╭─ Given records

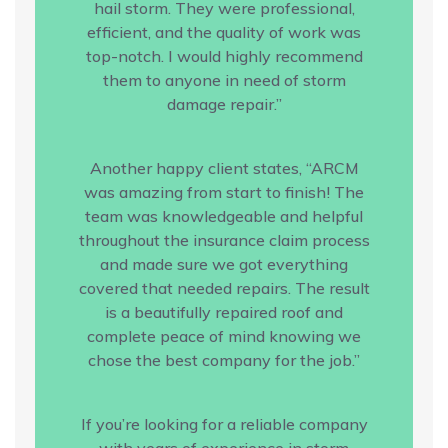
hail storm. They were professional,
efficient, and the quality of work was
top-notch. I would highly recommend
them to anyone in need of storm
damage repair.”
Another happy client states, “ARCM
was amazing from start to finish! The
team was knowledgeable and helpful
throughout the insurance claim process
and made sure we got everything
covered that needed repairs. The result
is a beautifully repaired roof and
complete peace of mind knowing we
chose the best company for the job.”
If you’re looking for a reliable company
with years of experience in storm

╰─

No pictures belong in the copy. Transcribe every entry exactly.

> **Result of the exercise**
hail storm. They were professional,
efficient, and the quality of work was
top-notch. I would highly recommend
them to anyone in need of storm
damage repair.”
Another happy client states, “ARCM
was amazing from start to finish! The
team was knowledgeable and helpful
throughout the insurance claim process
and made sure we got everything
covered that needed repairs. The result
is a beautifully repaired roof and
complete peace of mind knowing we
chose the best company for the job.”
If you’re looking for a reliable company
with years of experience in storm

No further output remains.